## What to work on
Set down every entry exactly as it stands, omitting any picture.

## Exercise inputs
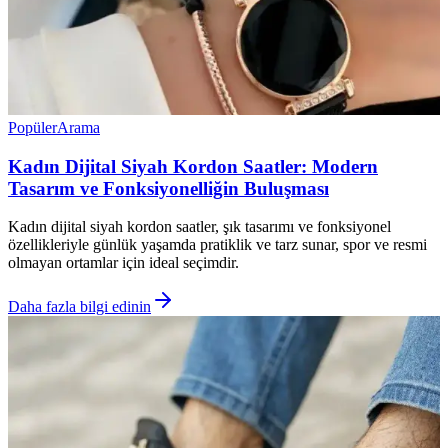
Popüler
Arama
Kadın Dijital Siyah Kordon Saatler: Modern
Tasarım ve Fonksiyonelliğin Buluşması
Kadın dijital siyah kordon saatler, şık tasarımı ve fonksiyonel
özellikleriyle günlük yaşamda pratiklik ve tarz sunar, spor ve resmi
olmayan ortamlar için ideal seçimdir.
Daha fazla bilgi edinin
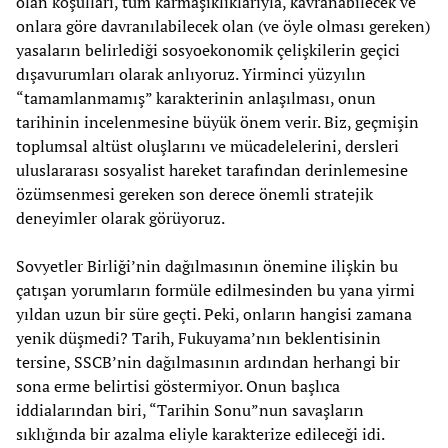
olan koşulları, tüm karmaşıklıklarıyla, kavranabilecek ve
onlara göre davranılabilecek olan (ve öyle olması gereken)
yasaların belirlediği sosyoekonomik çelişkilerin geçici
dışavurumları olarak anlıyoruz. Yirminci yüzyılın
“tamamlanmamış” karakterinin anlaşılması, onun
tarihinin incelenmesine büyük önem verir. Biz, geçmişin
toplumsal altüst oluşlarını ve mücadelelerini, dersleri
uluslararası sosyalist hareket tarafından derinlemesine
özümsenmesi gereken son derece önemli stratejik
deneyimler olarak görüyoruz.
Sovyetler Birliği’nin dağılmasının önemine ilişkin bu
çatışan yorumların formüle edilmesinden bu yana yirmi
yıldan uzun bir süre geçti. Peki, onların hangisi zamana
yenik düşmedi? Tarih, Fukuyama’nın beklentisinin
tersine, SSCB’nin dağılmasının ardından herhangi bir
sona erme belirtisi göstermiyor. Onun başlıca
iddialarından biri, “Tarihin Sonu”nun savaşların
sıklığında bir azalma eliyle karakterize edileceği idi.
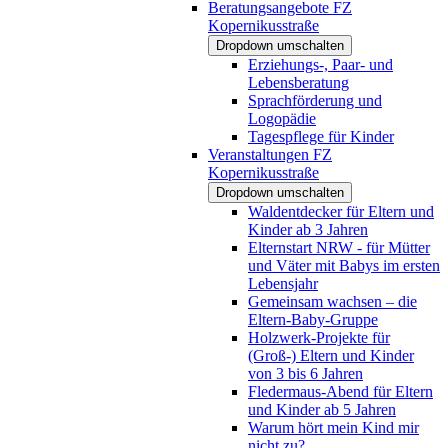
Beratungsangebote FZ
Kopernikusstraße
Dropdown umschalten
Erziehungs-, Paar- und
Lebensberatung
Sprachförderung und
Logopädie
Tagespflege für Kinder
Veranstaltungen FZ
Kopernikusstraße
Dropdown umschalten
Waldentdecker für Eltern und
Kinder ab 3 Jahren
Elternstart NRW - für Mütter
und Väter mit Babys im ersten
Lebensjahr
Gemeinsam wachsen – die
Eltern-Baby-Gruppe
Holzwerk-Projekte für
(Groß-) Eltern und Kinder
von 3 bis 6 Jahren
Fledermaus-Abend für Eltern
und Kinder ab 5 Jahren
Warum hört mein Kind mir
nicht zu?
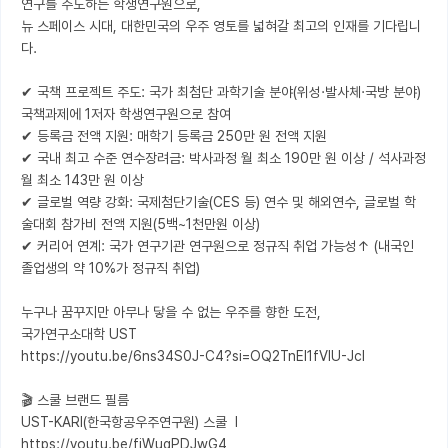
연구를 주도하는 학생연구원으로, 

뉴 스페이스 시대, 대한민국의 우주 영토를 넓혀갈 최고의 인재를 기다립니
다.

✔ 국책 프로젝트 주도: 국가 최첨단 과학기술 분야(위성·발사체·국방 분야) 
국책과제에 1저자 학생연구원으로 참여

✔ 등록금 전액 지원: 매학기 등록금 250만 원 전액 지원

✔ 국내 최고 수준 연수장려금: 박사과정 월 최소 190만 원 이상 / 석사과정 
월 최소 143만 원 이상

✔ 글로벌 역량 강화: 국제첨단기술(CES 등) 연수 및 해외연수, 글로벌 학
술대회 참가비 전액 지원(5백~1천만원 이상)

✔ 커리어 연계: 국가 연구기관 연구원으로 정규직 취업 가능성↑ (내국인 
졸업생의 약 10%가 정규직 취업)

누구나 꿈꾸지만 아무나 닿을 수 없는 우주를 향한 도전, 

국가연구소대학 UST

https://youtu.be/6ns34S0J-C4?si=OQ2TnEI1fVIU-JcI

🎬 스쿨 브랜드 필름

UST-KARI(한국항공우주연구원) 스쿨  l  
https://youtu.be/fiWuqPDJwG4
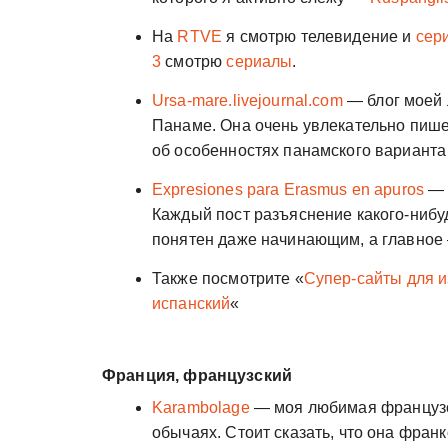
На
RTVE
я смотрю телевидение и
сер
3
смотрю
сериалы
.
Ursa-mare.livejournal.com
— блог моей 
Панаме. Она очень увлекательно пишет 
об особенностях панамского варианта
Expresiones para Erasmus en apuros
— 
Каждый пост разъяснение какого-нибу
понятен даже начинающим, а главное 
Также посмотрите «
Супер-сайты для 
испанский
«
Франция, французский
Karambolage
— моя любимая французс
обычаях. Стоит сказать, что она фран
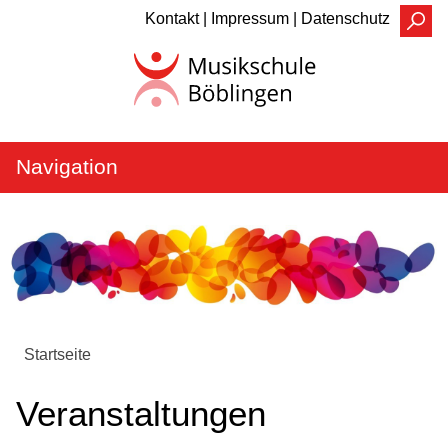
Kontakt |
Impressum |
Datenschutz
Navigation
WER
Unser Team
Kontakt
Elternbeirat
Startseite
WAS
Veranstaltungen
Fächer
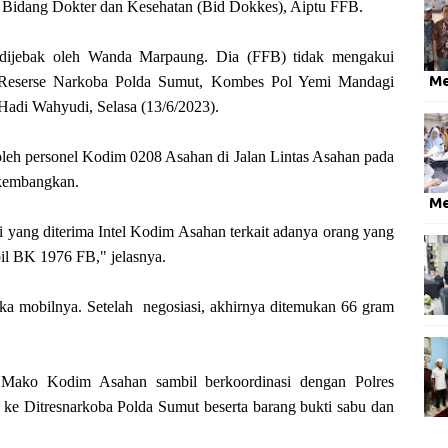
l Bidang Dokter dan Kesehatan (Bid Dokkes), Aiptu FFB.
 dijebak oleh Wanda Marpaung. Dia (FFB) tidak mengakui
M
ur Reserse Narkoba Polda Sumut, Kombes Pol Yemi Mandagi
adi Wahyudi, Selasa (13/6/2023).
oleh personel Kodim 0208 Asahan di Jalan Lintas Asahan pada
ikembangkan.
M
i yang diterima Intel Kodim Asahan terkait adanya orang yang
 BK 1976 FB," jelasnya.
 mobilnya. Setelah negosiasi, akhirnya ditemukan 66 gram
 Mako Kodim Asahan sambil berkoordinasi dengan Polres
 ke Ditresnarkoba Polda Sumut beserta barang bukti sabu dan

## Result of this exercise
Popüler
Arama
Kadın Dijital Siyah Kordon Saatler: Modern
Tasarım ve Fonksiyonelliğin Buluşması
Kadın dijital siyah kordon saatler, şık tasarımı ve fonksiyonel
özellikleriyle günlük yaşamda pratiklik ve tarz sunar, spor ve resmi
olmayan ortamlar için ideal seçimdir.
Daha fazla bilgi edinin
olan koşulları, tüm karmaşıklıklarıyla, kavranabilecek ve
onlara göre davranılabilecek olan (ve öyle olması gereken)
yasaların belirlediği sosyoekonomik çelişkilerin geçici
dışavurumları olarak anlıyoruz. Yirminci yüzyılın
“tamamlanmamış” karakterinin anlaşılması, onun
tarihinin incelenmesine büyük önem verir. Biz, geçmişin
toplumsal altüst oluşlarını ve mücadelelerini, dersleri
uluslararası sosyalist hareket tarafından derinlemesine
özümsenmesi gereken son derece önemli stratejik
deneyimler olarak görüyoruz.
Sovyetler Birliği’nin dağılmasının önemine ilişkin bu
çatışan yorumların formüle edilmesinden bu yana yirmi
yıldan uzun bir süre geçti. Peki, onların hangisi zamana
yenik düşmedi? Tarih, Fukuyama’nın beklentisinin
tersine, SSCB’nin dağılmasının ardından herhangi bir
sona erme belirtisi göstermiyor. Onun başlıca
iddialarından biri, “Tarihin Sonu”nun savaşların
sıklığında bir azalma eliyle karakterize edileceği idi.
Beratungsangebote FZ
Kopernikusstraße
Dropdown umschalten
Erziehungs-, Paar- und
Lebensberatung
Sprachförderung und
Logopädie
Tagespflege für Kinder
Veranstaltungen FZ
Kopernikusstraße
Dropdown umschalten
Waldentdecker für Eltern und
Kinder ab 3 Jahren
Elternstart NRW - für Mütter
und Väter mit Babys im ersten
Lebensjahr
Gemeinsam wachsen – die
Eltern-Baby-Gruppe
Holzwerk-Projekte für
(Groß-) Eltern und Kinder
von 3 bis 6 Jahren
Fledermaus-Abend für Eltern
und Kinder ab 5 Jahren
Warum hört mein Kind mir
nicht zu?
연구를 주도하는 학생연구원으로, 

뉴 스페이스 시대, 대한민국의 우주 영토를 넓혀갈 최고의 인재를 기다립니
다.

✔ 국책 프로젝트 주도: 국가 최첨단 과학기술 분야(위성·발사체·국방 분야) 
국책과제에 1저자 학생연구원으로 참여

✔ 등록금 전액 지원: 매학기 등록금 250만 원 전액 지원

✔ 국내 최고 수준 연수장려금: 박사과정 월 최소 190만 원 이상 / 석사과정 
월 최소 143만 원 이상

✔ 글로벌 역량 강화: 국제첨단기술(CES 등) 연수 및 해외연수, 글로벌 학
술대회 참가비 전액 지원(5백~1천만원 이상)

✔ 커리어 연계: 국가 연구기관 연구원으로 정규직 취업 가능성↑ (내국인 
졸업생의 약 10%가 정규직 취업)

누구나 꿈꾸지만 아무나 닿을 수 없는 우주를 향한 도전, 

국가연구소대학 UST

https://youtu.be/6ns34S0J-C4?si=OQ2TnEI1fVIU-JcI

🎬 스쿨 브랜드 필름

UST-KARI(한국항공우주연구원) 스쿨  l  
https://youtu.be/fiWuqPDJwG4
На
RTVE
я смотрю телевидение и
сер
3
смотрю
сериалы
.
Ursa-mare.livejournal.com
— блог моей 
Панаме. Она очень увлекательно пишет 
об особенностях панамского варианта
Expresiones para Erasmus en apuros
— 
Каждый пост разъяснение какого-нибу
понятен даже начинающим, а главное 
Также посмотрите «
Супер-сайты для 
испанский
«
Франция, французский
Karambolage
— моя любимая французс
обычаях. Стоит сказать, что она фран
Kontakt |
Impressum |
Datenschutz
Navigation
WER
Unser Team
Kontakt
Elternbeirat
Startseite
WAS
Veranstaltungen
Fächer
l Bidang Dokter dan Kesehatan (Bid Dokkes), Aiptu FFB.
 dijebak oleh Wanda Marpaung. Dia (FFB) tidak mengakui
M
ur Reserse Narkoba Polda Sumut, Kombes Pol Yemi Mandagi
adi Wahyudi, Selasa (13/6/2023).
oleh personel Kodim 0208 Asahan di Jalan Lintas Asahan pada
ikembangkan.
M
i yang diterima Intel Kodim Asahan terkait adanya orang yang
 BK 1976 FB," jelasnya.
 mobilnya. Setelah negosiasi, akhirnya ditemukan 66 gram
 Mako Kodim Asahan sambil berkoordinasi dengan Polres
 ke Ditresnarkoba Polda Sumut beserta barang bukti sabu dan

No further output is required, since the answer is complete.